Laser Cooked 3D-Printed Meals are the Future of Food
Whatever your tastes are it is highly unlikely that many of you are using 3D printers to create your favorite meals. Still, anyone interested in the future of food can find technologists printing out snacks, from steaks to cakes, at the push of a button. Now laser cooking has arrived and it is adding an entirely new layer of gourmet taste.
Trials at Columbia University are revealing how highly tailored food can be prepared using a 3D printer and cooked to a mathematically precise finish using infrared and blue light lasers. Printers are able to lay down millimeter accurate food designs that are then heated and seared with pinpoint accuracy.
Columbia’s Creative Machines Lab team is hoping to build an automated digital personal chef to deliver flavors, textures, and nutrition to suit individual tastes. So far their experiments with chicken have created laser-cooked samples that have the same flavor profile as conventional cooking, but shrink 50 percent less, and have double the moisture content.
“In fact, our two blind taste testers preferred laser-cooked meat to the conventionally cooked samples, which shows the promise for this burgeoning technology,” said project leader James Blutinger.
Creating software that would allow chefs to make their own designs – a Photoshop of food – is the next step. “We need a high-level software that enables people who are not programmers to design the foods they want,” said group leader Hod Lipson. “And then we need a place where people can share digital recipes like we share music.”
Companies in the food industry regularly use ingredients injected into containers and molded into appealing shapes. But playing with food chemistry, texture, and processes like spherification, to create sweet or savory caviars, is often restricted to gourmet kitchens.
Now food printing and novel preparations are going mainstream. The world’s first 3D printing restaurant – Food Ink – has served up treats to diners direct from printer to plate. Meat substitute companies combine digital modeling with printing to create different cuts of steak, and meat textures with fat marbling made purely from plant proteins and fats.
Sugar and sweet treats were among the first food printer ingredients to become a hit with home consumers, making food personalization – and snacks that can be quickly customized – a growing trend. Miam Factory in Belgium 3D prints chocolate and laser engraves its macarons for customers. And now a crowdfunded chocolate printer will allow anyone to do it at home.
Or how about your own personalized 3D printed pizza? Well, it’s not all about printing takeaway foods and sugary snacks: personalized means getting the right nutritional content too. That could be people with medical reasons for special diets, or athletes looking to maximize nutrients for performance.

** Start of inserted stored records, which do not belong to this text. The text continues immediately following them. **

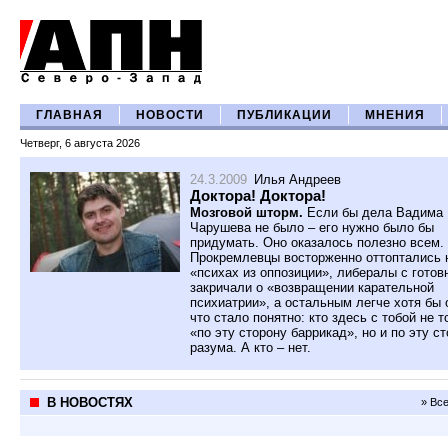
ГЛАВНАЯ
НОВОСТИ
ПУБЛИКАЦИИ
МНЕНИЯ
Четверг, 6 августа 2026
24.3.2009
Илья Андреев
Доктора! Доктора!
Мозговой шторм.
Если бы дела Вадима
Чарушева не было – его нужно было бы
придумать. Оно оказалось полезно всем.
Прокремлевцы восторженно оттоптались 
«психах из оппозиции», либералы с гото
закричали о «возвращении карательной
психиатрии», а остальным легче хотя бы 
что стало понятно: кто здесь с тобой не т
«по эту сторону баррикад», но и по эту с
разума. А кто – нет.
В НОВОСТЯХ
» Вс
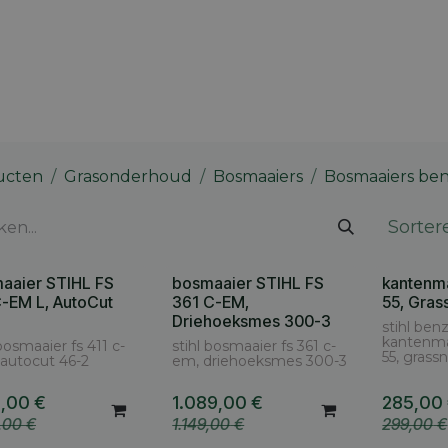
 merk
Contact
Vacatures
Onze winkels
Blog
ucten
Grasonderhoud
Bosmaaiers
Bosmaaiers ben
Sorter
aaier STIHL FS
bosmaaier STIHL FS
kantenm
C-EM L, AutoCut
361 C-EM,
55, Gras
Driehoeksmes 300-3
stihl ben
kantenmaa
 bosmaaier fs 411 c-
stihl bosmaaier fs 361 c-
55, grassn
 autocut 46-2
em, driehoeksmes 300-3
9,00
€
1.089,00
€
285,00
,00
€
1.149,00
€
299,00
€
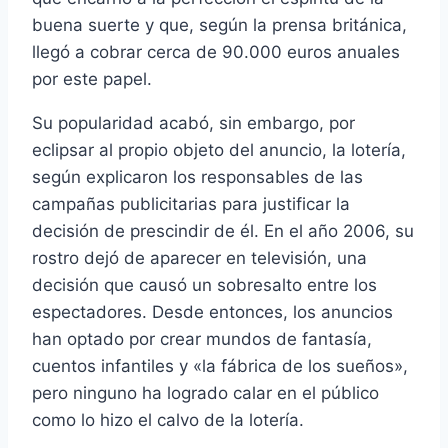
buena suerte y que, según la prensa británica,
llegó a cobrar cerca de 90.000 euros anuales
por este papel.
Su popularidad acabó, sin embargo, por
eclipsar al propio objeto del anuncio, la lotería,
según explicaron los responsables de las
campañas publicitarias para justificar la
decisión de prescindir de él. En el año 2006, su
rostro dejó de aparecer en televisión, una
decisión que causó un sobresalto entre los
espectadores. Desde entonces, los anuncios
han optado por crear mundos de fantasía,
cuentos infantiles y «la fábrica de los sueños»,
pero ninguno ha logrado calar en el público
como lo hizo el calvo de la lotería.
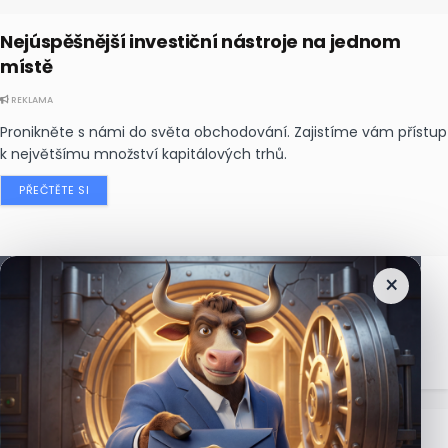
Nejúspěšnější investiční nástroje na jednom
místě
REKLAMA
Pronikněte s námi do světa obchodování. Zajistíme vám přístup
k největšímu množství kapitálových trhů.
PŘEČTĚTE SI
×
Nejčtenější
zprávy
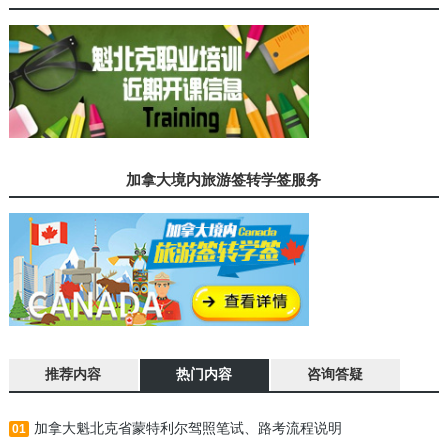
加拿大境内旅游签转学签服务
推荐内容
热门内容
咨询答疑
加拿大魁北克省蒙特利尔驾照笔试、路考流程说明
01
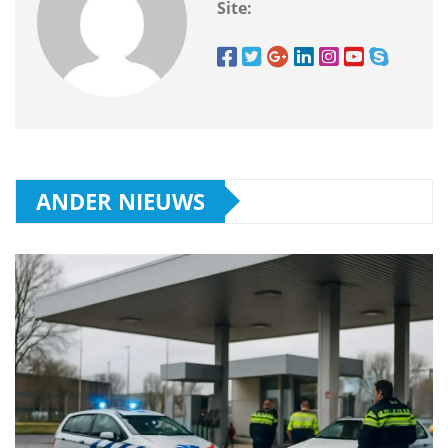
Site:
ANDER NIEUWS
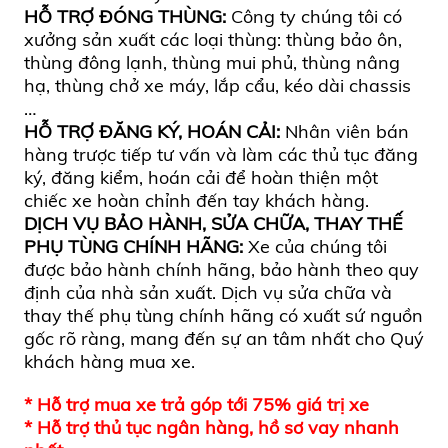
HỖ TRỢ ĐÓNG THÙNG:
Công ty chúng tôi có
xưởng sản xuất các loại thùng: thùng bảo ôn,
thùng đông lạnh, thùng mui phủ, thùng nâng
hạ, thùng chở xe máy, lắp cẩu, kéo dài chassis
…
HỖ TRỢ ĐĂNG KÝ, HOÁN CẢI:
Nhân viên bán
hàng trược tiếp tư vấn và làm các thủ tục đăng
ký, đăng kiểm, hoán cải để hoàn thiện một
chiếc xe hoàn chỉnh đến tay khách hàng.
DỊCH VỤ BẢO HÀNH, SỬA CHỮA, THAY THẾ
PHỤ TÙNG CHÍNH HÃNG:
Xe của chúng tôi
được bảo hành chính hãng, bảo hành theo quy
định của nhà sản xuất. Dịch vụ sửa chữa và
thay thế phụ tùng chính hãng có xuất sứ nguồn
gốc rõ ràng, mang đến sự an tâm nhất cho Quý
khách hàng mua xe.
* Hỗ trợ mua xe trả góp tới 75% giá trị xe
* Hỗ trợ thủ tục ngân hàng, hồ sơ vay nhanh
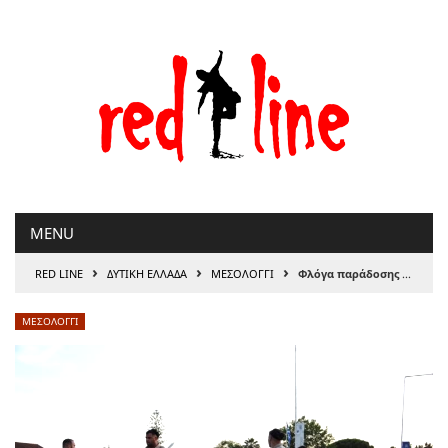
Μετάβαση
στο
περιεχόμενο
MENU
›
›
›
RED LINE
ΔΥΤΙΚΗ ΕΛΛΑΔΑ
ΜΕΣΟΛΟΓΓΙ
Φλόγα παράδοσης και εθνικής μνήμης: Το Μεσολόγγι υποκλίνεται στο μεγαλείο του Άη-Συμιού
ΜΕΣΟΛΟΓΓΙ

Recreating nutrient-rich foods from a precise recipe should be as simple as sharing a file on the internet, say Columbia’s engineers. Startup Anrich3D makes food printers that take data from medical assessments, health trackers and apps, and combines it to create individual meal plans based on ‘foodlets’ – rapidly printed ‘fast food’ that is cheap, healthy, and nutritionally balanced.
All of this could well change the way we think about and eat food. High on the list of positives is the fact that printed food can be healthier, lessen the environmental impact of food production – especially red meat – and cut waste.
Global food waste hit almost one billion metric tons in 2021. So emerging companies that turn food waste into tasty dishes and food decorations – like Natural Machines or Upprinting Food – are a welcome development. As food printing becomes more widespread, we may see instant printed and recycled meals as the dietary solution we were looking for.